Any company named in this article may submit a factual correction or response through our right-of-reply channel.

Frequently asked questions

Is a PaisaOnSalary, Qualoan, SnapPaisa or PaisaInTime loan legal in India?
Borrowing from a registered NBFC is legal in itself. What the RBI Fair Practices Code does not permit is the conduct: contacting your office, colleagues, employer or references, disclosing your debt to them, or burying you in pressure calls. The conduct described in these documented complaints — alleged emails to a borrower's colleagues and employer's staff, and a documented run of missed calls — is exactly what the Code prohibits. A licence to lend is not a licence to harass.
Can a loan app call my office, employer or family?
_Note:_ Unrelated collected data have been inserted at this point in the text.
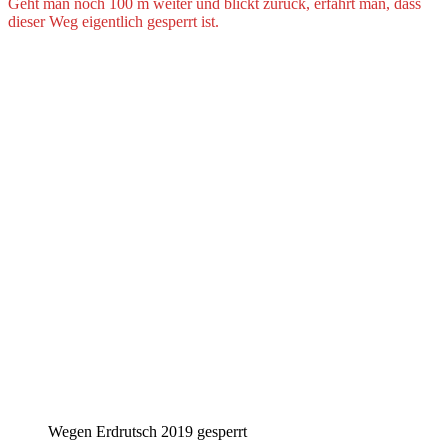
Geht man noch 100 m weiter und blickt zurück, erfährt man, dass
dieser Weg eigentlich gesperrt ist.
Wegen Erdrutsch 2019 gesperrt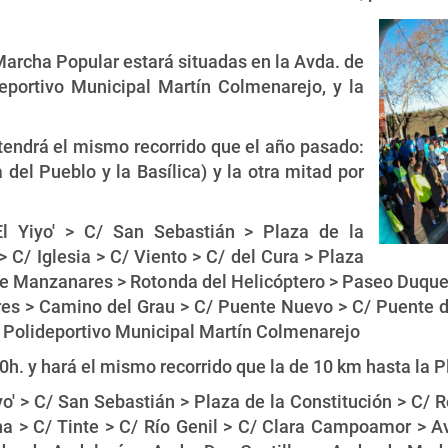
 Marcha Popular estará situadas en la Avda. de
deportivo Municipal Martín Colmenarejo, y la
 tendrá el mismo recorrido que el año pasado:
 del Pueblo y la Basílica) y la otra mitad por
l Yiyo' > C/ San Sebastián > Plaza de la
> C/ Iglesia > C/ Viento > C/ del Cura > Plaza
 de Manzanares > Rotonda del Helicóptero > Paseo Duque
res > Camino del Grau > C/ Puente Nuevo > C/ Puente d
> Polideportivo Municipal Martín Colmenarejo
0h. y hará el mismo recorrido que la de 10 km hasta la P
o' > C/ San Sebastián > Plaza de la Constitución > C/ Re
na > C/ Tinte > C/ Río Genil > C/ Clara Campoamor > A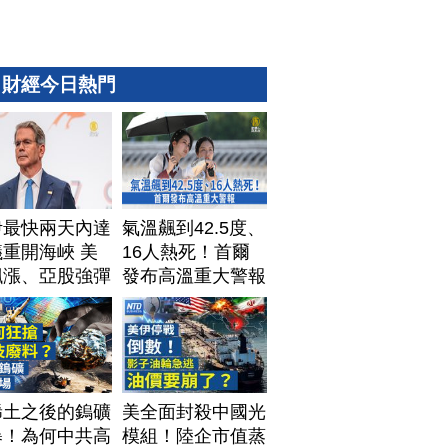
財經今日熱門
伊最快兩天內達
氣溫飆到42.5度、
重開海峽 美
16人熱死！首爾
飆漲、亞股強彈
發布高溫重大警報
稀土之後的鎢礦
美全面封殺中國光
暴！為何中共高
模組！陸企市值蒸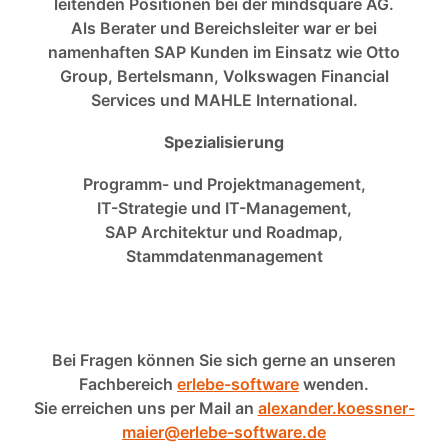
leitenden Positionen bei der mindsquare AG.
Als Berater und Bereichsleiter war er bei
namenhaften SAP Kunden im Einsatz wie Otto
Group, Bertelsmann, Volkswagen Financial
Services und MAHLE International.
Spezialisierung
Programm- und Projektmanagement,
IT-Strategie und IT-Management,
SAP Architektur und Roadmap,
Stammdatenmanagement
Bei Fragen können Sie sich gerne an unseren
Fachbereich
erlebe-software
wenden.
Sie erreichen uns per Mail an
alexander.koessner-
maier@erlebe-software.de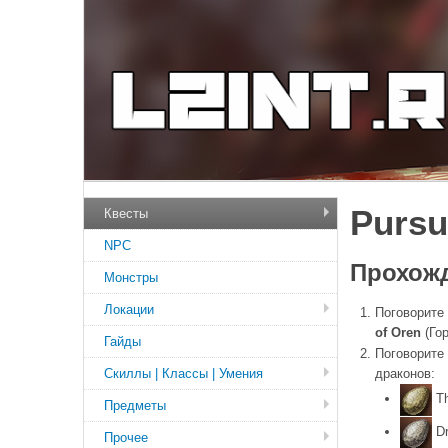
Pursu
Квесты
NPC
Прохожд
Монстры
Локации
Поговорите
of Oren
(Гор
Гайды
Поговорите
Скиллы | Классы | Умения
драконов:
Th
Предметы
Dr
Прочее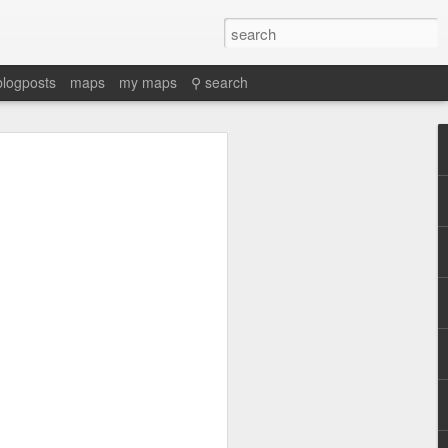
blogposts
maps
my maps
⚲ search
Martino,
Enrique. 2025.
“Proto-
petroestado:
Especulación y
conflictos
petroleros en el
nacimiento de
la geopolítica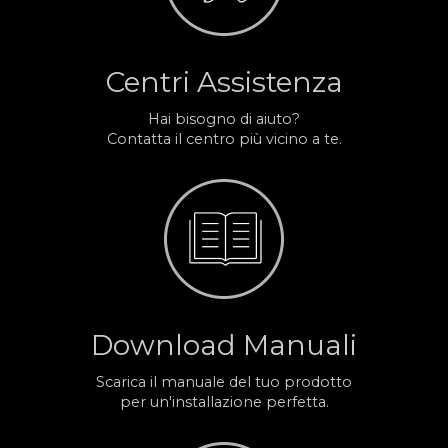
Centri Assistenza
Hai bisogno di aiuto?
Contatta il centro più vicino a te.
Download Manuali
Scarica il manuale del tuo prodotto
per un'installazione perfetta.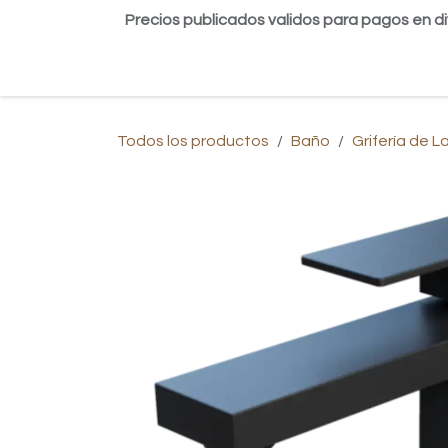
Ir al contenido
Precios publicados validos para pagos en di
Inicio
Tienda
Contáctanos
Blog
Todos los productos
Baño
Grifería de 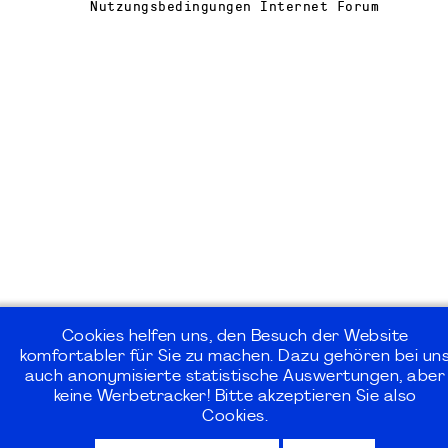
Nutzungsbedingungen Internet Forum
Cookies helfen uns, den Besuch der Website
komfortabler für Sie zu machen. Dazu gehören bei un
auch anonymisierte statistische Auswertungen, aber
keine Werbetracker! Bitte akzeptieren Sie also
Cookies.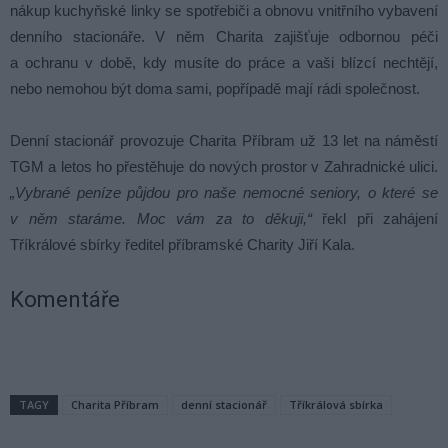
nákup kuchyňské linky se spotřebiči a obnovu vnitřního vybavení
denního stacionáře. V něm Charita zajišťuje odbornou péči
a ochranu v době, kdy musíte do práce a vaši blízcí nechtějí,
nebo nemohou být doma sami, popřípadě mají rádi společnost.
Denní stacionář provozuje Charita Příbram už 13 let na náměstí
TGM a letos ho přestěhuje do nových prostor v Zahradnické ulici.
„Vybrané peníze půjdou pro naše nemocné seniory, o které se
v něm staráme. Moc vám za to děkuji,“
řekl při zahájení
Tříkrálové sbírky ředitel příbramské Charity Jiří Kala.
Komentáře
TAGY
Charita Příbram
denní stacionář
Tříkrálová sbírka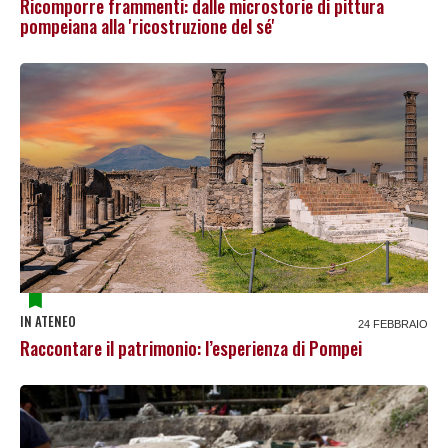
Ricomporre frammenti: dalle microstorie di pittura
pompeiana alla 'ricostruzione del sé'
IN ATENEO
24 FEBBRAIO
Raccontare il patrimonio: l’esperienza di Pompei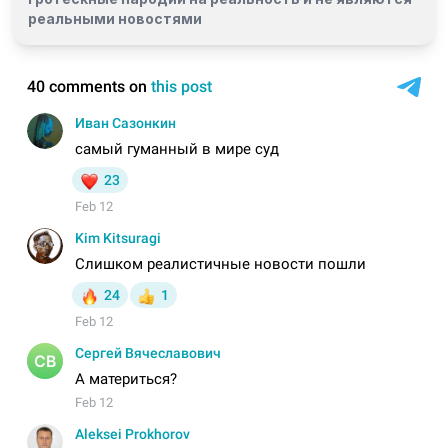
реальными новостями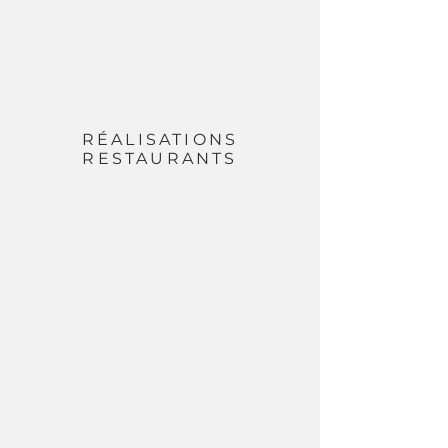
RÉALISATIONS
RESTAURANTS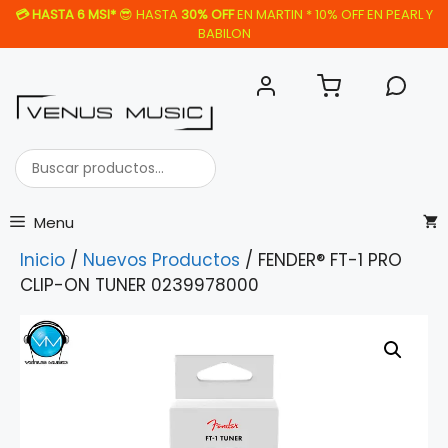
Saltar
💳
HASTA 6 MSI*
😎 HASTA
30% OFF
EN MARTIN * 10% OFF EN PEARL Y
al
BABILON
contenido
Buscar
productos...
Menu
Inicio
/
Nuevos Productos
/ FENDER® FT-1 PRO
CLIP-ON TUNER 0239978000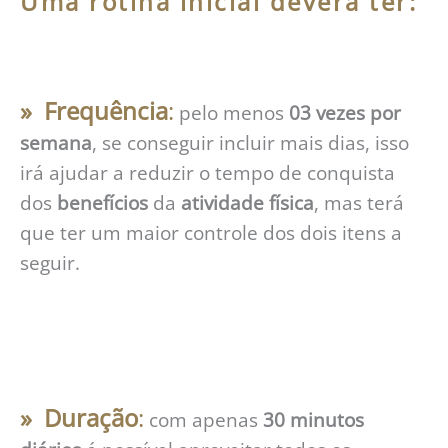
Uma rotina inicial deverá ter:
» Frequência
:
pelo menos
03 vezes por
semana
, se conseguir incluir mais dias, isso
irá ajudar a reduzir o tempo de conquista
dos
benefícios
da
atividade
física
, mas terá
que ter um maior controle dos dois itens a
seguir.
» Duração
:
com apenas
30 minutos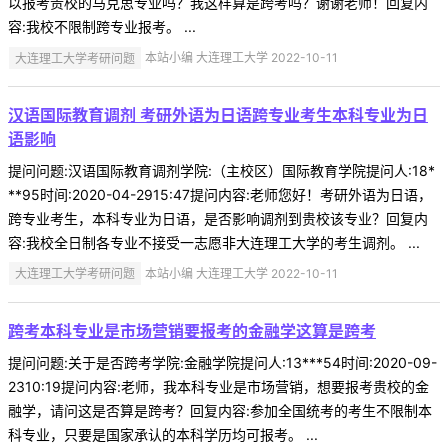
以报考贵校的马克思专业吗？我这样算是跨考吗？谢谢老师！回复内
容:我校不限制跨专业报考。 ...
大连理工大学考研问题
本站小编 大连理工大学 2022-10-11
汉语国际教育调剂 考研外语为日语跨专业考生本科专业为日
语影响
提问问题:汉语国际教育调剂学院:（主校区）国际教育学院提问人:18*
**95时间:2020-04-2915:47提问内容:老师您好！考研外语为日语，
跨专业考生，本科专业为日语，是否影响调剂到贵校该专业？回复内
容:我校全日制各专业不接受一志愿非大连理工大学的考生调剂。 ...
大连理工大学考研问题
本站小编 大连理工大学 2022-10-11
跨考本科专业是市场营销要报考的金融学这算是跨考
提问问题:关于是否跨考学院:金融学院提问人:13***54时间:2020-09-
2310:19提问内容:老师，我本科专业是市场营销，想要报考贵校的金
融学，请问这是否算是跨考？回复内容:参加全国统考的考生不限制本
科专业，只要是国家承认的本科学历均可报考。 ...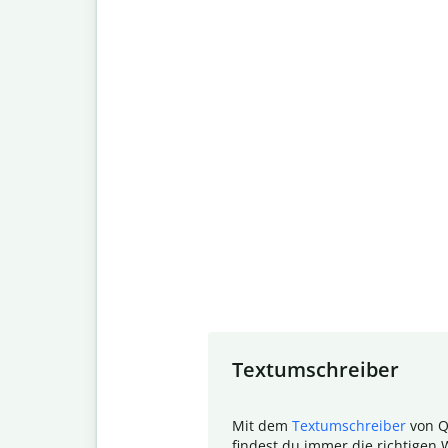
Slide 1 of 7
Textumschreiber
Mit dem
Textumschreiber
von Q
findest du immer die richtigen 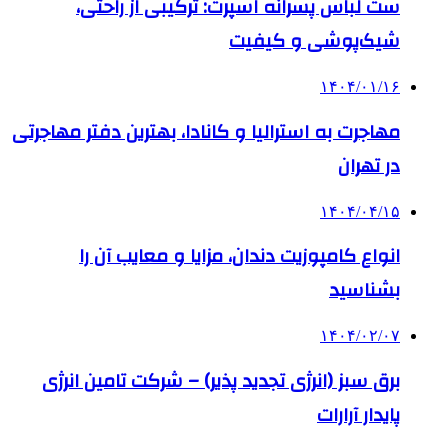
ست لباس پسرانه اسپرت: ترکیبی از راحتی،
شیک‌پوشی و کیفیت
۱۴۰۴/۰۱/۱۶
مهاجرت به استرالیا و کانادا، بهترین دفتر مهاجرتی
در تهران
۱۴۰۴/۰۴/۱۵
انواع کامپوزیت دندان، مزایا و معایب آن را
بشناسید
۱۴۰۴/۰۲/۰۷
برق سبز (انرژی تجدید پذیر) – شرکت تامین انرژی
پایدار آرارات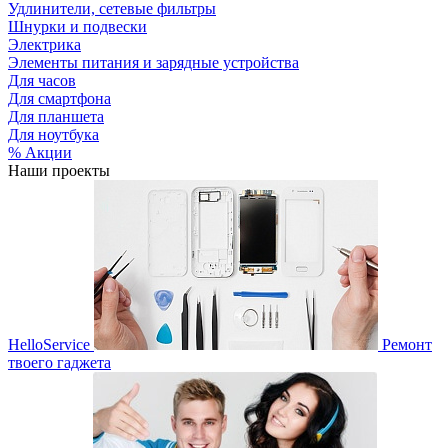
Удлинители, сетевые фильтры
Шнурки и подвески
Электрика
Элементы питания и зарядные устройства
Для часов
Для смартфона
Для планшета
Для ноутбука
% Акции
Наши проекты
HelloService
Ремонт
твоего гаджета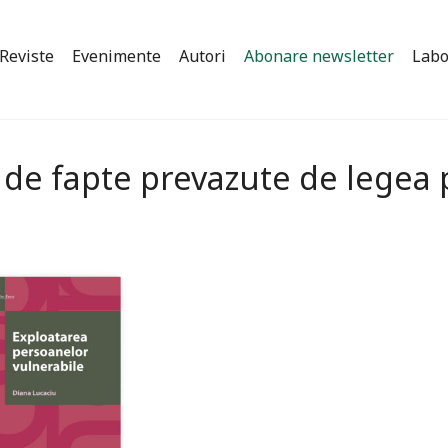
Reviste
Evenimente
Autori
Abonare newsletter
Labo
a de fapte prevazute de legea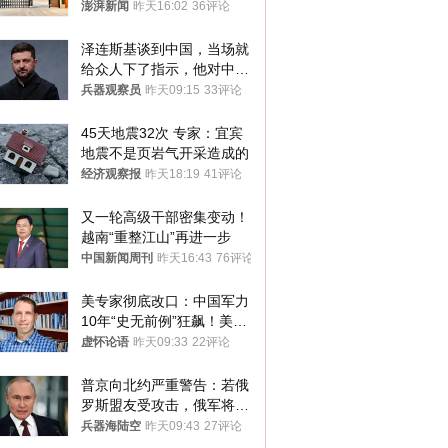
应称“是给别人帮忙”
澎湃新闻
昨天16:02
36评论
泽连斯基谈到中国，当场就
给众人下了指示，他对中国
和中乌关系，显然又有了新
兵器观察员
昨天09:15
33评论
的想法
45天地震32次 专家：宜宾
地震不是页岩气开采造成的
经济观察报
昨天18:19
41评论
又一轮高级干部密集变动！
越南“重整江山”再进一步
中国新闻周刊
昨天16:43
76评论
美专家彻底改口：中国军力
10年“史无前例”狂飙！美军
真慌了
虚怀论语
昨天09:33
22评论
普京向北约严重警告：若俄
罗斯盟友受攻击，俄军将动
用核武器保护
兵器海陆空
昨天09:43
27评论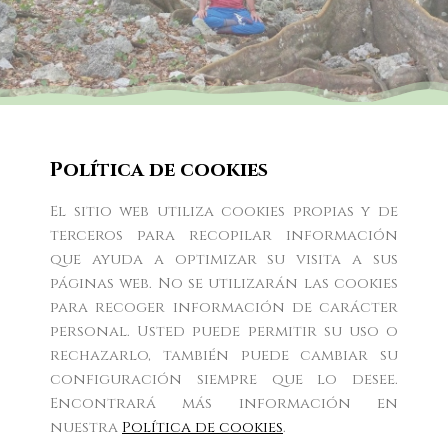
Lobsang Zopa
Política de cookies
El sitio web utiliza cookies propias y de
Inicio
Sobre mi
Eventos
Desde el corazón
terceros para recopilar información
que ayuda a optimizar su visita a sus
La Meditación
Prensa
páginas web. No se utilizarán las cookies
para recoger información de carácter
personal. Usted puede permitir su uso o
rechazarlo, también puede cambiar su
configuración siempre que lo desee.
Encontrará más información en
Política de cookies
nuestra
Política de cookies
.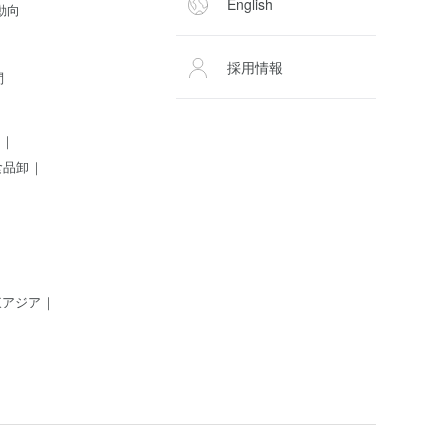
English
動向
採用情報
問
食品卸
東アジア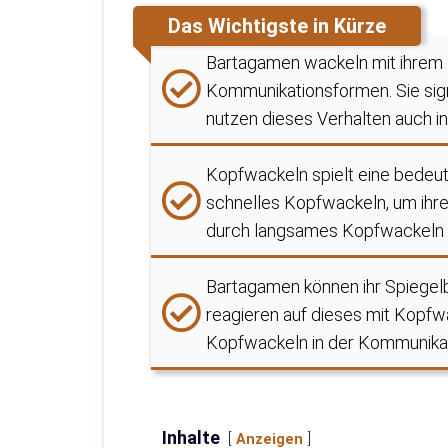
Das Wichtigste in Kürze
Bartagamen wackeln mit ihrem 
Kommunikationsformen. Sie sign
nutzen dieses Verhalten auch in 
Kopfwackeln spielt eine bedeu
schnelles Kopfwackeln, um ihr
durch langsames Kopfwackeln ih
Bartagamen können ihr Spiegel
reagieren auf dieses mit Kopfwa
Kopfwackeln in der Kommunikati
Inhalte
Anzeigen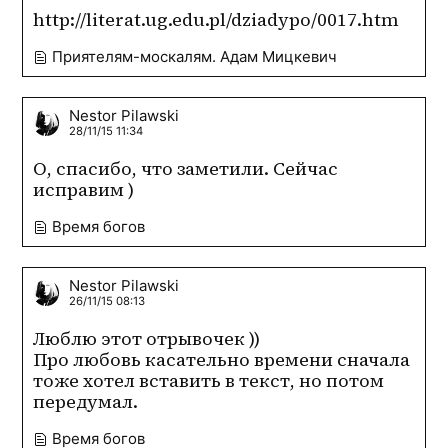
http://literat.ug.edu.pl/dziadypo/0017.htm
Приятелям-москалям. Адам Мицкевич
Nestor Pilawski
28/11/15 11:34
О, спасибо, что заметили. Сейчас 
исправим )
Время богов
Nestor Pilawski
26/11/15 08:13
Люблю этот отрывочек ))

Про любовь касательно времени сначала 
тоже хотел вставить в текст, но потом 
передумал.
Время богов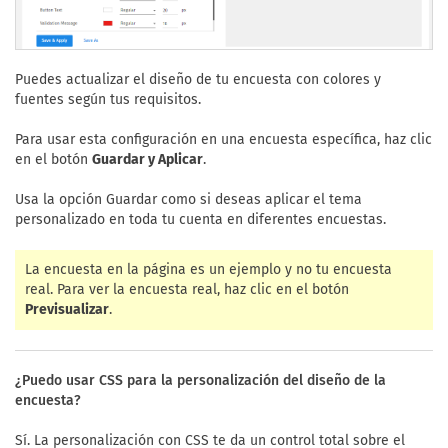
Puedes actualizar el diseño de tu encuesta con colores y
fuentes según tus requisitos.
Para usar esta configuración en una encuesta específica, haz clic
en el botón
Guardar y Aplicar
.
Usa la opción Guardar como si deseas aplicar el tema
personalizado en toda tu cuenta en diferentes encuestas.
La encuesta en la página es un ejemplo y no tu encuesta
real. Para ver la encuesta real, haz clic en el botón
Previsualizar
.
¿Puedo usar CSS para la personalización del diseño de la
encuesta?
Sí. La personalización con CSS te da un control total sobre el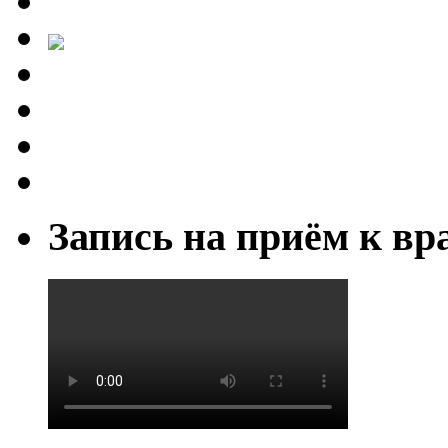
Запись на приём к вр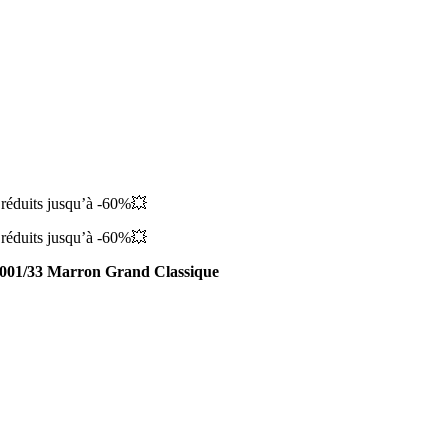
 réduits jusqu’à -60%💥
 réduits jusqu’à -60%💥
 001/33 Marron Grand Classique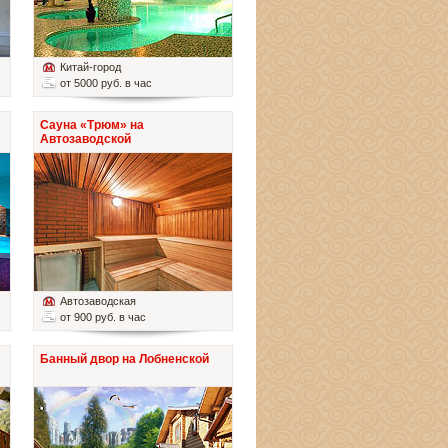
Китай-город
от 5000 руб. в час
Сауна «Трюм» на
Автозаводской
Автозаводская
от 900 руб. в час
Банный двор на Лобненской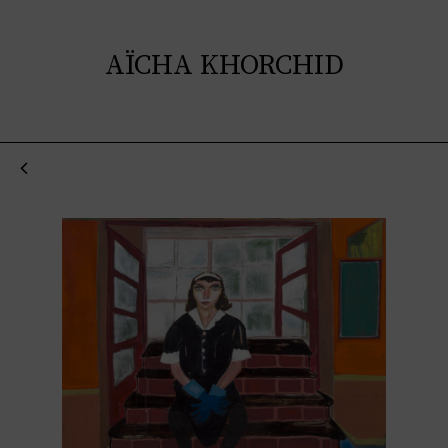
AÏCHA KHORCHID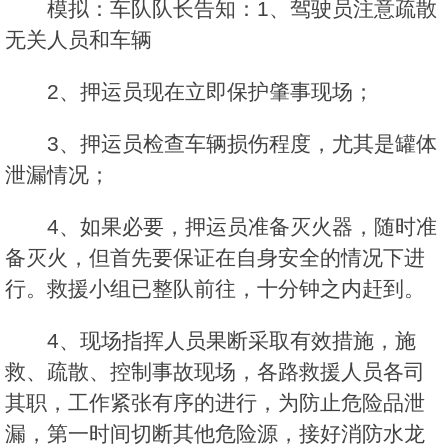
模拟：车队队长告知：1、驾驶员注意疏散
无关人员和车辆
2、押运员现在立即保护肇事现场；
3、押运员检查车辆损伤程度，尤其是罐体
泄漏情况；
4、如果必要，押运员准备灭火器，随时准
备灭火，但首先要保证在自身安全的情况下进
行。救援小组已整队前往，十分钟之内赶到。
4、现场指挥人员果断采取有效措施，施
救、疏散、控制事故现场，各路救援人员各司
其职，工作紧张有序的进行，为防止危险品泄
漏，第一时间切断其他危险源，接好消防水龙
No. The RBI Fair Practices Code bars a lender and its recovery agents from contacting your employer, colleagues, family, friends or references, or disclosing your debt to them. Calls may go only to you, and only between 8 a.m. and 7 p.m. 'Employment verification' emails sent to your office as pressure, or emails to your colleagues about a 'default', fall squarely on the wrong side of that line.
What is the maximum interest a loan app can charge in India?
The RBI does not set a single ceiling on NBFC interest rates, but it requires the full cost to be disclosed as an Annual Percentage Rate (APR) in a Key Facts Statement before you borrow. The bigger problem in many of these cases is not just the rate — it is recovery conduct that breaches the Fair Practices Code, which is unlawful regardless of how much interest was charged.
How do I file an RBI complaint against a loan app?
First send a written complaint to the lender's grievance officer. If it is not resolved within 30 days, escalate to the RBI Ombudsman through the Centralised Receipt and Processing Centre (CRPC). You can also report the entity or practice on RBI Sachet (sachet.rbi.org.in). For data exposure, blackmail or criminal harassment, use the National Cyber Crime Reporting Portal (cybercrime.gov.in) or call 1930. Keep every call log, email and screenshot.
How do I stop loan-app harassment over my employer or office?
Put a written instruction to the lender's grievance officer: communicate only with you, only in writing, and only within lawful hours; stop all contact with your employer, colleagues and references. Save every missed-call log, email and message as evidence. Then report — RBI Sachet for the lender, the RBI Ombudsman for an unresolved complaint, and cybercrime.gov.in or 1930 if your data has been exposed or there are threats. You do not have to pay anyone to enforce these rights.
✓ Reviewed by qualified advocates · 30/6/2026Last updated 2026-06-30. General information, not legal advice.